Let me give you the background. After months of frustration, I'd finally decided to send a short email to Foxtel to complain about a problem with my service. To be perfectly honest, it was more of a quibble than a problem. However, Foxtel's holier-than-thou advertising paints a vivid portrait of suburban delight, which only serves to grate on me even more when things go wrong.

The return call from customer services started well – the female voice at the other end of the phone seemed helpful and happy to talk.

However, when it quickly became obvious that the best she could do was a paltry "Yes, it's annoying for me too!", I started to wonder whether the point of her call was to sympathise with me, but not actually do anything.

I responded with a polite pitch for service not sympathy, but she immediately hit me out of the park with another gem: "If I help you, I have to help 1.7 million people".

And when I touched a couple of light volleys over the net to see if she would even acknowledge some level of responsibility, she gamely responded with a barrage of cross-court forehands that offered tips but no fix, and I found myself pinned at the back of the court, waving my racket in vain as the ball quite literally spun out of control.

Taking pity on me for a fleeting moment, she did offer a free copy of the Foxtel magazine. However, when I suggested that Foxtel might want to consider making this a monthly occurrence, she threw her racket to the ground in frustration, telling me that she simply didn't have the time to be able to make that happen.

I finally teed up another ball, only for her to shout at the top of my backswing that "I could downgrade my subscription if I wanted". I looked up for a split second in sheer astonishment – how could getting even less possibly be a helpful solution? Needless to say, I completely missed the ball, and my humiliation at the hands of Foxtel's customer service was complete.

I'm not quite certain at what point the phone call became more about Foxtel than me, but it reminded me that businesses like Foxtel and the banks appear to be more about profit than people. I'm all for success in commerce, but surely customers should be the linchpin of that success, rather than have it come at their cost.

I still don't know when Foxtel plan to fix my little quibble.

But maybe that's because there are obviously much bigger problems facing their customers which they need to fix first.

Friday, November 6, 2009

How does it feel to feel?

My Friday afternoon took a rather sinister turn after a fight broke out at Melbourne airport.

A couple of guys walked through the terminal, found their man, and then came a violent eruption of punches until a couple of brave passengers stood between them. The attackers checked themselves, uttered a few choice words about broken noses, and then turned and traced their steps back through the airport.

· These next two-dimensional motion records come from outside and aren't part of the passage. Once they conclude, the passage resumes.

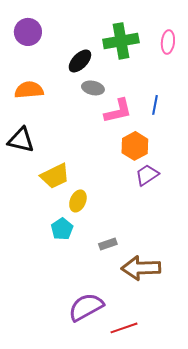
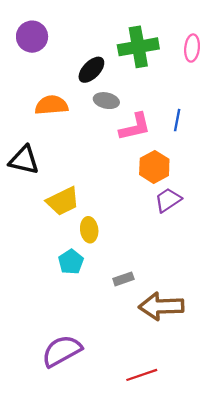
orange semicircle: (29, 90) -> (51, 105), moved
yellow ellipse: (78, 201) -> (89, 230), turned -30
purple semicircle: (86, 307) -> (62, 351), moved

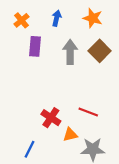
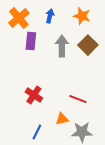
orange cross: (21, 20) -> (19, 18), size x1.5
red cross: (51, 118) -> (34, 95), moved
blue line: (29, 149) -> (37, 132), moved

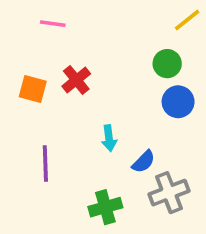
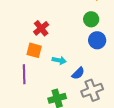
orange square: (33, 89) -> (34, 50), moved
cyan arrow: (109, 138) -> (59, 60), turned -72

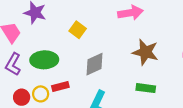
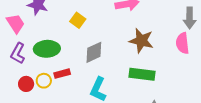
green rectangle: (146, 88) -> (142, 74), size x1.4

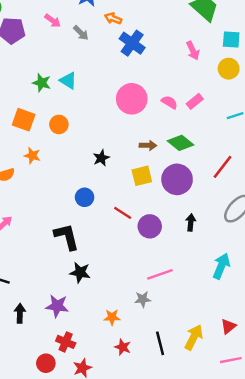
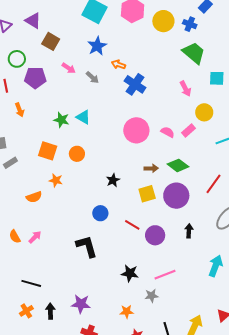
yellow circle: (229, 69) -> (204, 112), moved
black star: (80, 272) -> (130, 273), moved

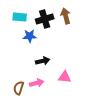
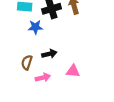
brown semicircle: (19, 88) -> (27, 62), moved

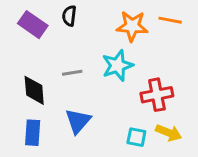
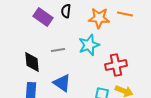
black semicircle: (69, 16) -> (66, 11), moved
purple rectangle: (33, 25) -> (43, 17), moved
blue triangle: (78, 121) -> (62, 83), turned -36

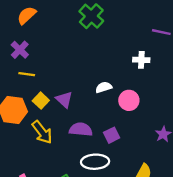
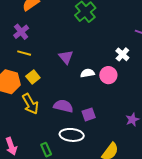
white cross: (141, 60) -> (122, 54), turned 32
purple triangle: (64, 100) -> (66, 57), moved
pink circle: (129, 100) -> (108, 75), moved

It was all over quite quickly, but the emotion in the air was intense.

Admiration for the brave men who had put themselves in the middle of the melee, and stopped the fight from going any further. Fear from the female Qantas ground staff who found themselves in the thick of it as the fight spilled behind the customer service desk. And a mixture of anxiety, shock and excitement swirled around the scene, along with pretty much every other emotion you care to name.

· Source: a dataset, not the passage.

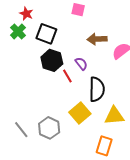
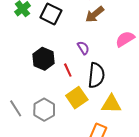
brown arrow: (97, 39) -> (95, 14), moved, turned -42
black hexagon: (52, 60) -> (43, 59), moved
red line: (67, 76) -> (68, 70), moved

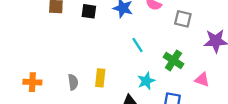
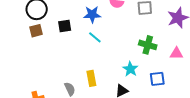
cyan line: (137, 45) -> (95, 37), moved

And it reminded me of just how emotionally charged we are – as a species, I mean.

Yes, granted we spend a great deal of time thinking – "Cogito ergo sum", as Descartes once famously pronounced – but so much of our existence also relies upon our capacity to feel.

Earlier this week, Adam Ferrier wrote in his blog, Consumer Psychologist, about the Melbourne Cup, gambling and the concept of variable positive reinforcement – the practice of rewarding desired behaviour (for example, gambling) at random times and with random amounts. And he wondered why marketers didn't use this concept more often and not just in promotions, under the pretext that, "If it's the strongest conditioner of human behaviour, shouldn't marketers be trying to understand it and applying its principles in a slightly more sophisticated way"?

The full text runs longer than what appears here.